I am always cautious when someone recommends a long novel. Will the commitment required to get through 900 pages be rewarded? My suspicion is that the person making the suggestion, is reluctant to admit that the time they invested wasn’t worth it.
I have been caught out a number of times by these semi-committed recommendations — most memorably with Hilary Mantel’s novel of the French Revolution, A Place of Greater Safety.
But for years, one book has sat like a stone on my shelf, a permanent reminder of my failure to read it. I first heard of Vasily Grossman’s Life and Fate from the late Persian writer, Shusha Guppy. She had read everything, in many different languages.
She had an especially high literary bar when it came to novels, and a deep intolerance of those that ran over a few hundred pages (something she generally saw, correctly, as a demonstration of authorial ill-discipline). “There are only two truly great novels of the 20th century,” she once told me assuredly. “Giuseppe di Lampedusa’s The Leopard (obviously) and Vasily Grossman’s Life and Fate“. I had read Lampedusa and agreed, but it took me almost 15 years to get beyond the first few pages of Life and Fate.
Yet, in some way, great books wait for you, biding their time until the moment you are ready for them. And when I finally took up Grossman, late last year, I knew that I needed to commit a couple of weeks to finally climbing this literary mountain. It took a good deal longer.

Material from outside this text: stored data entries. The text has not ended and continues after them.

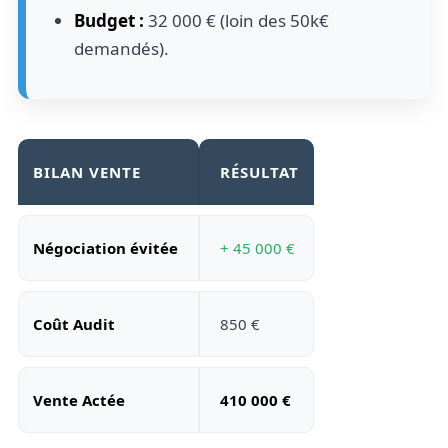
Budget :
32 000 € (loin des 50k€
demandés).
BILAN VENTE
RÉSULTAT
Négociation évitée
+ 45 000 €
Coût Audit
850 €
Vente Actée
410 000 €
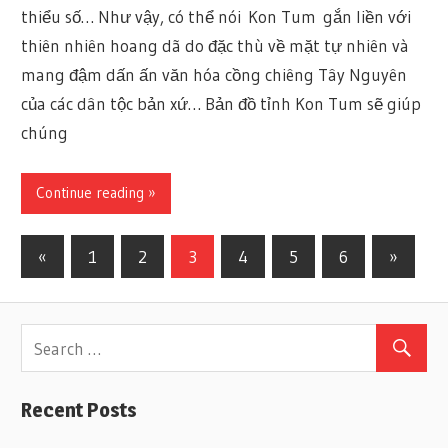
thiểu số… Như vậy, có thể nói Kon Tum gắn liền với
thiên nhiên hoang dã do đặc thù về mặt tự nhiên và
mang đậm dấn ấn văn hóa cồng chiêng Tây Nguyên
của các dân tộc bản xứ… Bản đồ tỉnh Kon Tum sẽ giúp
chúng
Continue reading »
«
Previous
1
2
3
4
5
6
Next
»
Posts
Posts
Posts
navigation
Recent Posts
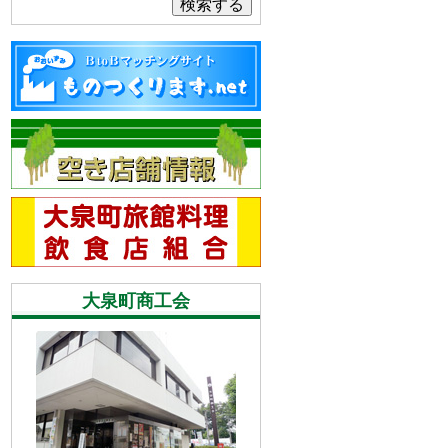
検索する
大泉町商工会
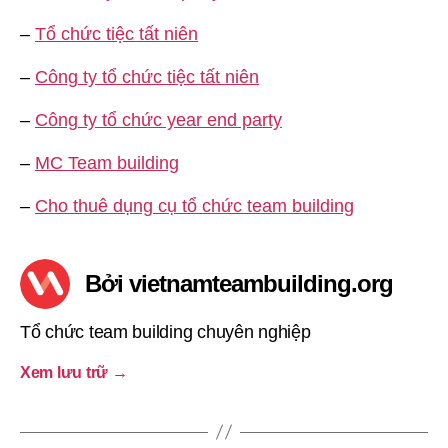
–
Tổ chức tiệc tất niên
–
Công ty tổ chức tiệc tất niên
–
Công ty tổ chức year end party
–
MC Team building
–
Cho thuê dụng cụ tổ chức team building
Bởi vietnamteambuilding.org
Tổ chức team building chuyên nghiệp
Xem lưu trữ
→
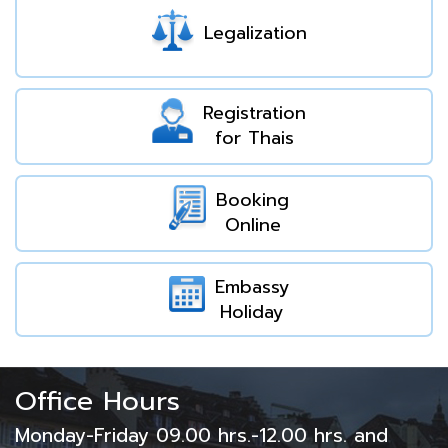
Legalization
Registration
for Thais
Booking
Online
Embassy
Holiday
Office Hours
Monday-Friday 09.00 hrs.-12.00 hrs. and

Anyhow, I come down from the mountain with the unoriginal but urgent recommendation to every other reader that it is one very worth climbing. Though Grossman’s journalism (including his unforgettable first-hand account of the discovery of Treblinka) is a good place to start, Life and Fate is a narrative without equal. It is the story of the midnight of the 20th century. Rotating between the atrocities in the Nazi camps and the atrocities in the Soviet Gulag system, in the midst of all this, is the centrepiece standoff of the battle for Stalingrad: the axis on which the course of the world would turn.
So what is it that makes Life and Fate so deserving of the description “great”, a realisation of which more and more English readers — not least thanks to Robert Chandler’s translation — are becoming aware? There are a number of ways in which the term can be used of a novel; a key one is if the work appears to convey every aspect of the world which it describes.